Batch = drain, add water, stir like mad drain.

love how simple this makes it
 
Every commercial brewery I have ever worked in begins the sparge the moment that runoff begins. People speak of sparging as a "rinse" of the grains to remove the sugars, more accurately you are soaking the sugars from the grain. Commercial systems use long runoff times to a) avoid pulling a vacuum and sticking the runoff and b) keeping sparge water in contact with grain for an extended period of time.

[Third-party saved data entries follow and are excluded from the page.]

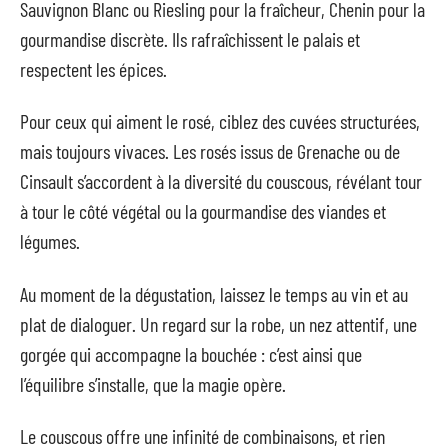
Sauvignon Blanc ou Riesling pour la fraîcheur, Chenin pour la
gourmandise discrète. Ils rafraîchissent le palais et
respectent les épices.
Pour ceux qui aiment le rosé, ciblez des cuvées structurées,
mais toujours vivaces. Les rosés issus de Grenache ou de
Cinsault s’accordent à la diversité du couscous, révélant tour
à tour le côté végétal ou la gourmandise des viandes et
légumes.
Au moment de la dégustation, laissez le temps au vin et au
plat de dialoguer. Un regard sur la robe, un nez attentif, une
gorgée qui accompagne la bouchée : c’est ainsi que
l’équilibre s’installe, que la magie opère.
Le couscous offre une infinité de combinaisons, et rien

Granted, you are talking about much deeper grain beds, which are more prone to sticking, but the principal is the same.
 
I was wondering what an enhanced double decoction mash is? Does enhanced mean, that you start at a low temp protein rest, say like 130. Then pull a decoction, boil it up, and add it back to the tun to raise the entire mash to conversion temp? Then pull another decoction and add it back to reach mash out temp?... We triple decoction most everything we brew. We dough in with cold water. Then pull decoctions to hit 100, 130 and then any where between 145 to 160 degrees, depending on the brew. Sometimes I'll skip the protein rest and go from cold to the 100 degree acid rest, then to 146 and then 155 using decoctions to raise the temps. The only thing that I do, that I'll call enhanced, is that instead of doing a mash out decoction. I heat the mash kettle untill the entire volume of mash hits 168. Then the mash is transfered to the lauter tun for fly sparging. We use two direct fired kettles. The decoction kettle and mash kettle. The lauter tun is a seperate vessel.